Mayorkas defended the Biden administration’s border policies, saying they took action "a long time ago" but they "take time to take hold." 

"You know, we built, capabilities, in foreign countries, in, Guatemala, in Costa Rica, in Mexico as well. And sometimes they don't develop overnight. They take time to mature. And we continue to take action within the confines of our authorities," he added. "We need Congress to act." 

The Biden administration has been criticized by Republican lawmakers for rolling back several Trump-era border policies like "Remain in Mexico" and the Asylum Cooperative Agreements, which suspended asylum agreements with El Salvador, Guatemala and Honduras. 

Migrant encounters at the southern border have skyrocketed under President Biden along with the number of "known gotaways." 

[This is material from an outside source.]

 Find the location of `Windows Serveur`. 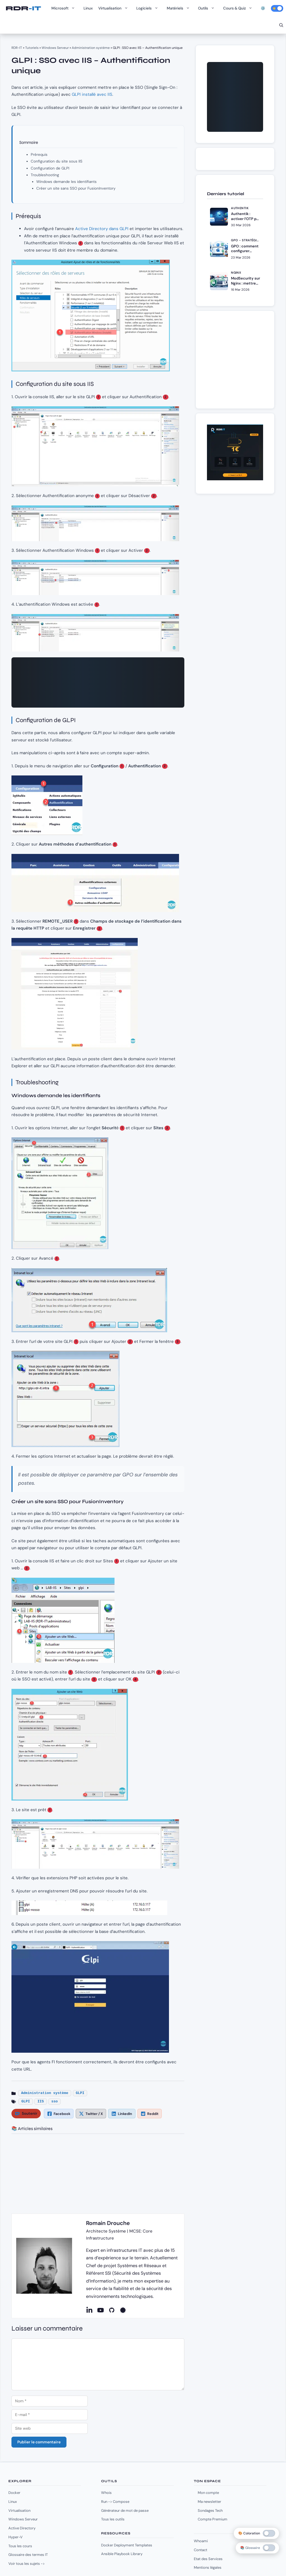

Windows Serveur is located at coordinates (55, 48).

A Fox News FOIA request with U.S. Customs and Border Protection revealed there were 1.6 million "known gotaways" from fiscal year 2021 to fiscal year 2023. In the decade of FY 2010 through FY 2020, under former Presidents Obama and Trump, authorities recorded more than 1.4 million "known gotaways."

Mayorkas maintained the Biden administration has been "enforcing the law from day one, despite the political rhetoric" and urged the American public to "look at the history of migration rather than take political snapshots."

The DHS secretary pointed to low migration numbers at the southern border in 2020 due to the COVID-19 pandemic and the lure of economic opportunities for migrants in the United States. 

"We still have approximately 8 million vacant jobs in the United States that American workers are not filling. And so, therefore, our asylum system, which is fundamentally broken, presents an opportunity for them to remain here for too long," he told Cavuto. "Despite that, within the authorities [sic] that we have, we have returned or removed more people in the last 12 months than in any full fiscal year. And we're using our legal muscle more aggressively than it has been in the past."

"The Senate must pass the legislation."